» Records excerpted from a collection

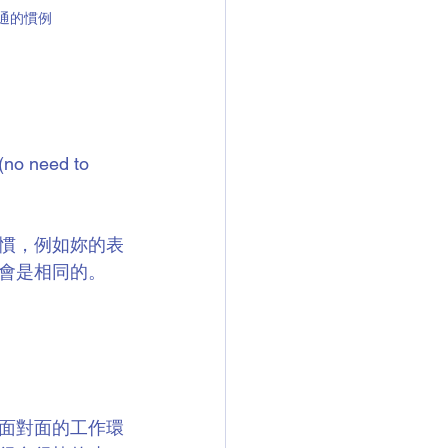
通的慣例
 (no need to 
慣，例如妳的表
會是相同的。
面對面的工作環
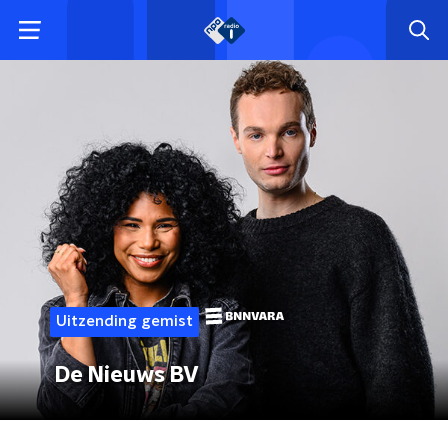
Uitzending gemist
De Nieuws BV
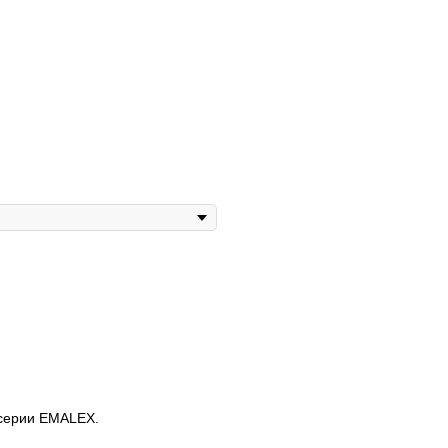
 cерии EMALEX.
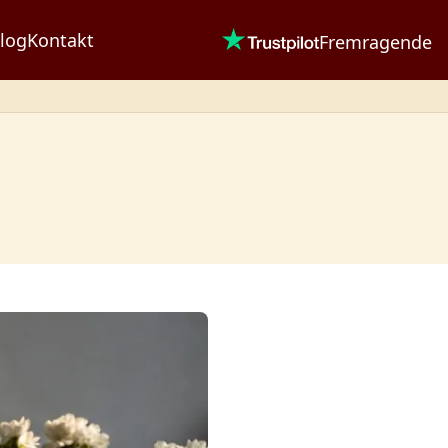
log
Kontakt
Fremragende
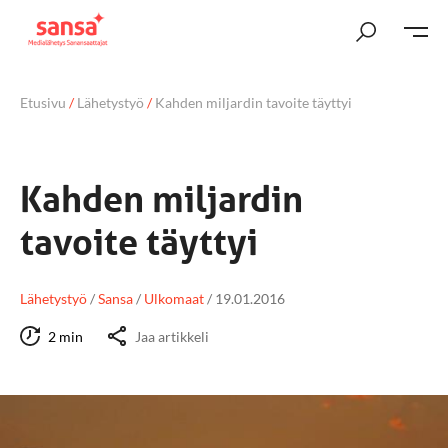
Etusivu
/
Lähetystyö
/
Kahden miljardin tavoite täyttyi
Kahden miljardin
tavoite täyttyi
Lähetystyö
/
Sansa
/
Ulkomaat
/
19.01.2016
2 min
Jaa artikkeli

--

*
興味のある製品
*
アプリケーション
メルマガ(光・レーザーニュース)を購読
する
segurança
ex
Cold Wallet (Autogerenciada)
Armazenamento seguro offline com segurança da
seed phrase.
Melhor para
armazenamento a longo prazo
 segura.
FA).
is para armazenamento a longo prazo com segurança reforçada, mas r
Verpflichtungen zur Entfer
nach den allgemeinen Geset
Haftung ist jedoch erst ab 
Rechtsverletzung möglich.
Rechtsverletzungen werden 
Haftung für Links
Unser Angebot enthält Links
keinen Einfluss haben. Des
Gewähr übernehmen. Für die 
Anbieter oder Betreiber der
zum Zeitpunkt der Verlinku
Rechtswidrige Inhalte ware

---

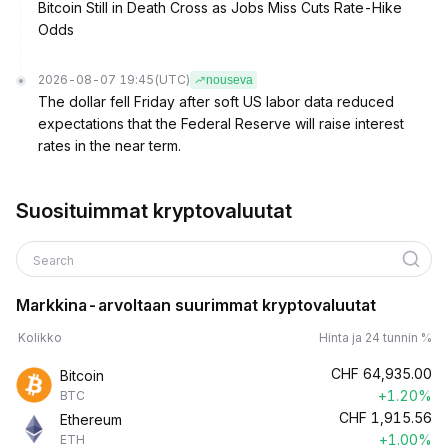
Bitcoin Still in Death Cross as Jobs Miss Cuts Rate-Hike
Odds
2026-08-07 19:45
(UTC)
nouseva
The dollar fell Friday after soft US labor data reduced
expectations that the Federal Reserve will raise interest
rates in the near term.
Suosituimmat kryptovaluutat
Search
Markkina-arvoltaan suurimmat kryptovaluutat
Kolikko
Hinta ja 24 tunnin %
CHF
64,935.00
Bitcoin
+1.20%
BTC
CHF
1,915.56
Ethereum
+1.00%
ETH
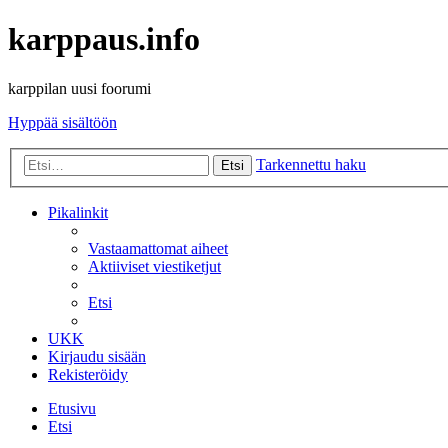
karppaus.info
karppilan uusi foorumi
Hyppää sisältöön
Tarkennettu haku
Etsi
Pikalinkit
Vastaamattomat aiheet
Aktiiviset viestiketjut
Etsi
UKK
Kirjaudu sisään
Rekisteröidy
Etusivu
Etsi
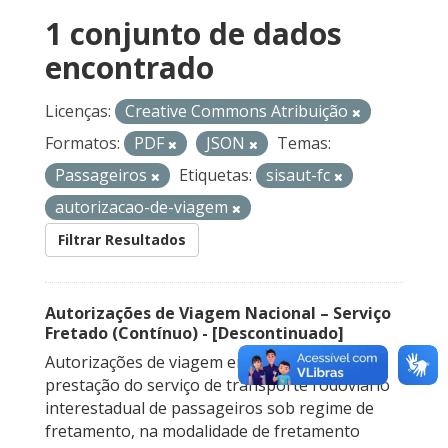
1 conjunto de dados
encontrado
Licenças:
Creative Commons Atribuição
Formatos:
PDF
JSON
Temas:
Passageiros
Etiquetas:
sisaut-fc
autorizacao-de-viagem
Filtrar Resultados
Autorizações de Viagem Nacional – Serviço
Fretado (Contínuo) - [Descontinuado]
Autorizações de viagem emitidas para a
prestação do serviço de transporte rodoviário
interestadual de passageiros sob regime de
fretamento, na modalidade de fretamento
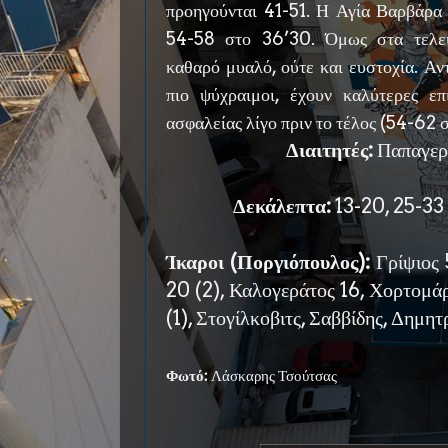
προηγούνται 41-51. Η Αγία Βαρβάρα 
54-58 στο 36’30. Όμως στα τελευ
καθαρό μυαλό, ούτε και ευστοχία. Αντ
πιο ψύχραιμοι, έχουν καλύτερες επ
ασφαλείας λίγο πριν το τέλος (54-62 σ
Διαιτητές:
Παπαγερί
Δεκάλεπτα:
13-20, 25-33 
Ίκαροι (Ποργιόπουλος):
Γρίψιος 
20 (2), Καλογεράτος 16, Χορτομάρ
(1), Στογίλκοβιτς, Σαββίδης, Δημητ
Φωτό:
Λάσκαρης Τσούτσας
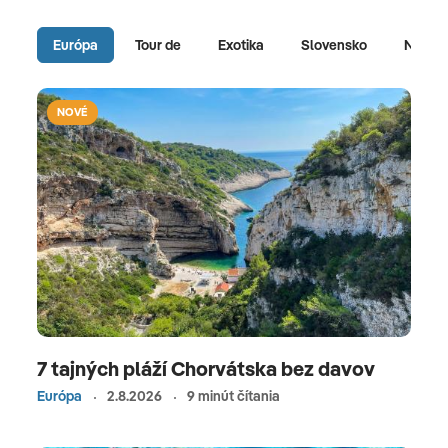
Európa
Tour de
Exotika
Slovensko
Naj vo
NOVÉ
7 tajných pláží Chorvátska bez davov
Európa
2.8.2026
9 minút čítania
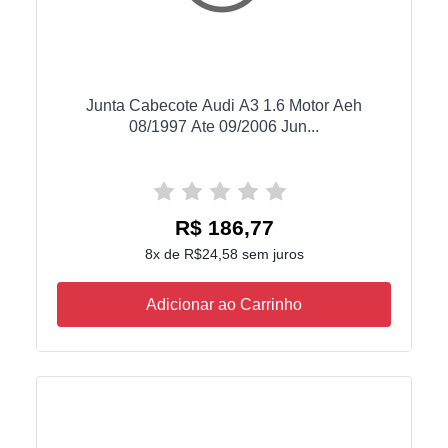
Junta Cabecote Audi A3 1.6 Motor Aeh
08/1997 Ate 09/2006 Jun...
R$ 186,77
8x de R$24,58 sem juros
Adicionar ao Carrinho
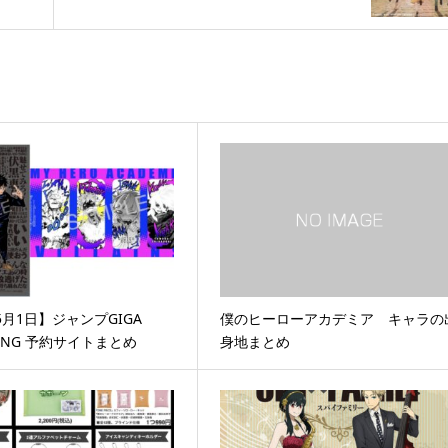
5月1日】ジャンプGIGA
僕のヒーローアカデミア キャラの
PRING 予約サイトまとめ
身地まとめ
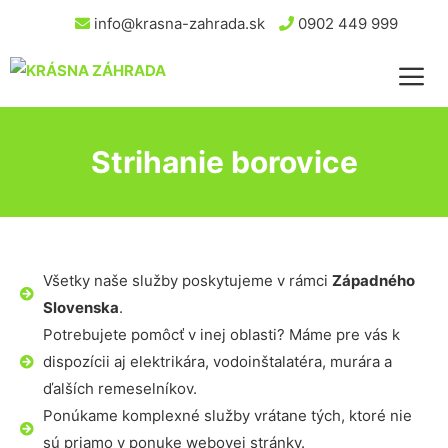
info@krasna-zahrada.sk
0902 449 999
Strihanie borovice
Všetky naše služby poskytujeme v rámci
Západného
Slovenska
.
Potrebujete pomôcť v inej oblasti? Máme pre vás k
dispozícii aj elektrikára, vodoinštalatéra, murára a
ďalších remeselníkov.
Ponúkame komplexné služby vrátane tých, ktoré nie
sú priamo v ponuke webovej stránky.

» How to complete this task
Retype only the lines above from the one with "13-20, 25-33" through the one with "sú priamo v ponuke webovej stránky.", exactly and with both ends. Images stay out.

» Problem solution
13-20, 25-33 
Ίκαροι (Ποργιόπουλος):
Γρίψιος 
20 (2), Καλογεράτος 16, Χορτομάρ
(1), Στογίλκοβιτς, Σαββίδης, Δημητ
Φωτό:
Λάσκαρης Τσούτσας
Európa
Tour de
Exotika
Slovensko
Naj vo
NOVÉ
7 tajných pláží Chorvátska bez davov
Európa
2.8.2026
9 minút čítania
Junta Cabecote Audi A3 1.6 Motor Aeh
08/1997 Ate 09/2006 Jun...
R$ 186,77
8x de R$24,58 sem juros
Adicionar ao Carrinho
5月1日】ジャンプGIGA
僕のヒーローアカデミア キャラの
PRING 予約サイトまとめ
身地まとめ
info@krasna-zahrada.sk
0902 449 999
Strihanie borovice
Všetky naše služby poskytujeme v rámci
Západného
Slovenska
.
Potrebujete pomôcť v inej oblasti? Máme pre vás k
dispozícii aj elektrikára, vodoinštalatéra, murára a
ďalších remeselníkov.
Ponúkame komplexné služby vrátane tých, ktoré nie
sú priamo v ponuke webovej stránky.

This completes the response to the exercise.